Additional Notes - JulianThijssen/TelegraafES GitHub Wiki

Additional Notes

Optimised indexing

Since the whole Telegraaf collection is over 12GB, the indexing is quite slow when one has to put in the documents 1-by-1. To speed this process up, we developed a program which will take a list of XML files to index. Since each files contains a massive amount of documents, our program splits this file up into bulks of 10000 documents. It consequently goes through each documents and extracts the necessary information from them. Then it saves this collection of bulk files as a .es file, where the documents are now formatted in Json and information on how to insert the document is prepended. These bulk files are about ~15MB each and are therefore perfect for bulk insertion into Elastic Search.
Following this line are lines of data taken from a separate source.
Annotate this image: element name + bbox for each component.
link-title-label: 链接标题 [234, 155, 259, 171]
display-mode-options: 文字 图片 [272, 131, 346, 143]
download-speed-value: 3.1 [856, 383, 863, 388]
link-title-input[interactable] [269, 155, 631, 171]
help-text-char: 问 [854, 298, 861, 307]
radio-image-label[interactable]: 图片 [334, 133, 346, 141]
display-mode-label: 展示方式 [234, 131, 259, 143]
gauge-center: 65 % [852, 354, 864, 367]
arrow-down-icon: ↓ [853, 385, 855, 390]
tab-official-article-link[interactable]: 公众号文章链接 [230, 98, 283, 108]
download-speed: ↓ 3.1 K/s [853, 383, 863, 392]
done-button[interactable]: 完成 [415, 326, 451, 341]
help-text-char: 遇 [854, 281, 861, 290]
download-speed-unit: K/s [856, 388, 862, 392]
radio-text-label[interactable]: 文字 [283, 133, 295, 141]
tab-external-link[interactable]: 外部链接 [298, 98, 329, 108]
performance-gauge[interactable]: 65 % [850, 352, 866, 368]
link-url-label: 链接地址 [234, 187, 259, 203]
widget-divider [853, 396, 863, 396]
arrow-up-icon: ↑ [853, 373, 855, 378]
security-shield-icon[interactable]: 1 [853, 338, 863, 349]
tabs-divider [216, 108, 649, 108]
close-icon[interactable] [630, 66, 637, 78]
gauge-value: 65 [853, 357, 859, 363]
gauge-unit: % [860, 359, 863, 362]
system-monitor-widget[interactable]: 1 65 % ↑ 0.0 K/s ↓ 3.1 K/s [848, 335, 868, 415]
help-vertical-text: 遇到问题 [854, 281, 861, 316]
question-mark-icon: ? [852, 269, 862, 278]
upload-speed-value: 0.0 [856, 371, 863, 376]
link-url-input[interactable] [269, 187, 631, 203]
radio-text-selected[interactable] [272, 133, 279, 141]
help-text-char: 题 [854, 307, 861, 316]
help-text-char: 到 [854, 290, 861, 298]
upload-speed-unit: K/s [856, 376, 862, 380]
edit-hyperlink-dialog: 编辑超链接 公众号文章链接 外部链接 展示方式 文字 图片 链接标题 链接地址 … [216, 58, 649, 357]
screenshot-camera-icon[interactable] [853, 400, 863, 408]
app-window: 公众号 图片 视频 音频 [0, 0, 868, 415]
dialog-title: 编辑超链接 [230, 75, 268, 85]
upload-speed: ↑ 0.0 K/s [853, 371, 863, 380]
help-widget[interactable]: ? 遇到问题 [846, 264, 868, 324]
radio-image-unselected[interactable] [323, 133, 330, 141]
{ "index" : { "_index" : "test", "_type" : "type1", "_id" : "1" } }
{ "field1" : "value1" }
{ "index" : { "_index" : "test", "_type" : "type1", "_id" : "1" } }
{ "field1" : "value1" }
{ "index" : { "_index" : "test", "_type" : "type1", "_id" : "1" } }
{ "field1" : "value1" }

After generating these bulk files from the original file, the program uses Curl to bulk insert the documents inside into the database. Should the user have multiple servers running that are connected to the same cluster this bulk indexing operation can even be done in parallel. When a bulk file is completely indexed, the file is removed to avoid cluttering the file system.

if (fileName.endsWith(".es")) {
    if (PARALLEL) {
        while (coresUsed == NUM_CORES) {
            try {Thread.sleep(100);} catch (InterruptedException e) {}
        }
        IndexUnit unit = new IndexUnit(files[i]);
        unit.start();
    } else {
        System.out.println("Indexing: " + fileName);
        Curl.post(fileName);
        files[i].delete();
        System.out.println("Indexed: " + fileName);
    }
}

This bulk insertion speeds up the indexing operation quite a bit, in fact we can index 2.2GB in about 25 minutes (On a 2-cpu, 40GB SSD, 1GB memory computer).

In addition the program runs several Curl commands before the indexing starts. These commands serve to take away performance from the search function of Elastic Search and temporarily increase the speed of indexing. Firstly, we create the index and set the standard mapping for our documents, so that ES doesn't have to figure it out. Secondly, we turn off merging by setting the store throttling to "none". This prevents merge operations from taking I/O resources away from our indexing operation. Thirdly, we set the refresh interval of the shards belonging to our cluster to 30 seconds (from 1 second), this prevents the inverted index from constantly trying to update with the new data flowing in and again gives us more resources to perform our indexing. Turning the refresh off during the indexing would increase performance more, but overflows memory quickly (we found 30s to be a good compromise on our 1GB mem computer). Lastly, we set the number of replicas of our index to 0, to prevent our indexed files from having to be replicated across other shards for reliability, since this is essentially copying our whole index.

With these optimisations we reach a point of being able to index 2.2GB in about 19 minutes. Of course we set all the options back to their original values after the indexing to prevent them from harming the search functionality.